La vida de Damián Navarro cambió en un segundo cuando al intentar atrapar a un ladrón, que le había robado a un vecino, cayó de un techo y quedó hemipléjico. Tras varias operaciones y rehabilitación decidió transformar su dolor en ayuda para los niños que están en su misma condición.

“Lo mío fue un hecho de inseguridad. Entraron a robar a lo de un vecino, yo me subí al techo a correrlo y me tiró de arriba del techo. Se me rompieron la médula y las vértebras y esto ocurrió hace 9 meses. Me operaron en el Regional y fui a parar a INAREPS a rehabilitarme”, contó el hombre en Telediario, el noticiero de Canal Diez.

Y señaló: “Es muy duro, es nacer de vuelta, no controlás nada, tu cuerpo ya no está, uno no es el mismo de antes. Cuando me caí me di cuenta que me había roto la espalda, se me perforó un pulmón, no podía respirar, me estaba ahogando. Me logré dar vuelta y pude respirar de nuevo. Los meses fueron jodidos”.

Damián tenía sus terapias por la mañana y tenía mucho tiempo por la tarde, entonces se ofreció a reparar sillas de ruedas. “Los terapistas me dijeron que tenían un proyecto para fabricar pre sillas para niños. Tenían una idea de lo que querían hacer pero no sabían cómo llevarla a cabo. La idea era no gastar dinero que es lo que no hay así que las armamos con materiales reciclables”, comentó.
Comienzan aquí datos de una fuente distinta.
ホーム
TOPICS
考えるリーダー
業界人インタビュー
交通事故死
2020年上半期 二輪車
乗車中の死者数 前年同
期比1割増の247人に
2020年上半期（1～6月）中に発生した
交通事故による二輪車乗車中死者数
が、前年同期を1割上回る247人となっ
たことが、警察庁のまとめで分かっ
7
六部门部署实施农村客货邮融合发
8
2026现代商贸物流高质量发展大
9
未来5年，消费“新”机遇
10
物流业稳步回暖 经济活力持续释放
El proyecto lo entusiasmó y asegura que es una manera de sentirse “ocupado y útil”. “Siempre trabajé con herramientas y siempre fui muy activo, de un momento al otro me sentaron en una silla y no me podía mover. No podía hacer nada, entonces fue todo un aprendizaje. Volví a aprender a hacer las cosas y es un poco devolver a lo que hicieron por mí en el INAREPS”, revela.
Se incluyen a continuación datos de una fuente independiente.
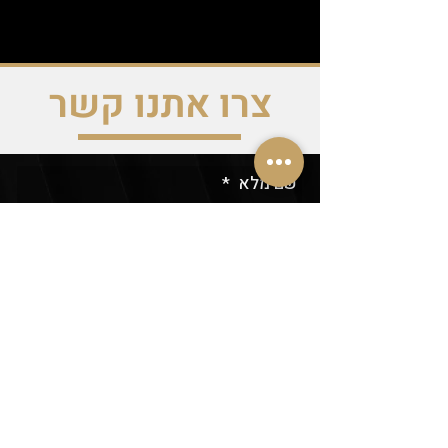
צרו אתנו קשר
שם מלא
*
דוא״ל
*
טלפון
*
נושא הפנייה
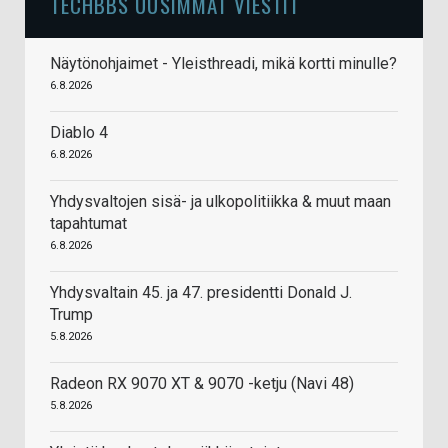
TECHBBS UUSIMMAT VIESTIT
Näytönohjaimet - Yleisthreadi, mikä kortti minulle?
6.8.2026
Diablo 4
6.8.2026
Yhdysvaltojen sisä- ja ulkopolitiikka & muut maan
tapahtumat
6.8.2026
Yhdysvaltain 45. ja 47. presidentti Donald J.
Trump
5.8.2026
Radeon RX 9070 XT & 9070 -ketju (Navi 48)
5.8.2026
Las pre sillas que diseñó Damián están destinadas a niños pequeños, hasta los 6 años, y cuestan alrededor de 2 mil pesos por los materiales que necesita. Las fabricadas por empresas cuestan alrededor d 50 mil. “Con las sillas los nenes se encuentran con la posibilidad de poder desplazarse, es gratificante poder ayudar y hacer algo por otro. La idea es que se pueda satisfacer la necesidad de muchos centros de rehabilitación, no solo INAREPS. Los terapistas están entre ellos conectados y la idea es que se pueda llegar a todos”, asegura.
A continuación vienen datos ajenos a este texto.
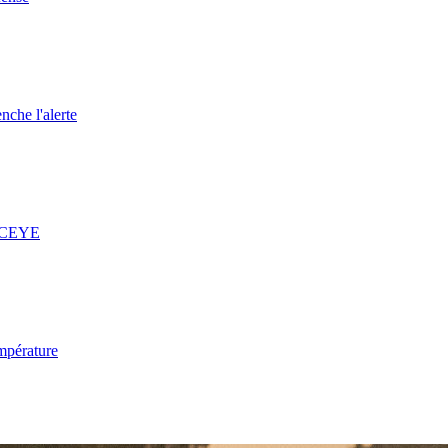
nche l'alerte
 ICEYE
mpérature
El hombre solidario tiene una hija de 5 años que “lo tomó bien” pero el accidente marcó su vida ya que trabajaba por su cuenta y ahora no puede volver a hacerlo más. “Perdí mi trabajo, no voy a poder trabajar de lo mismo por cuestiones físicas. Me voy a tener que reinsertar en lo laboral pero encima ahora estamos en cuarentena”, explicó.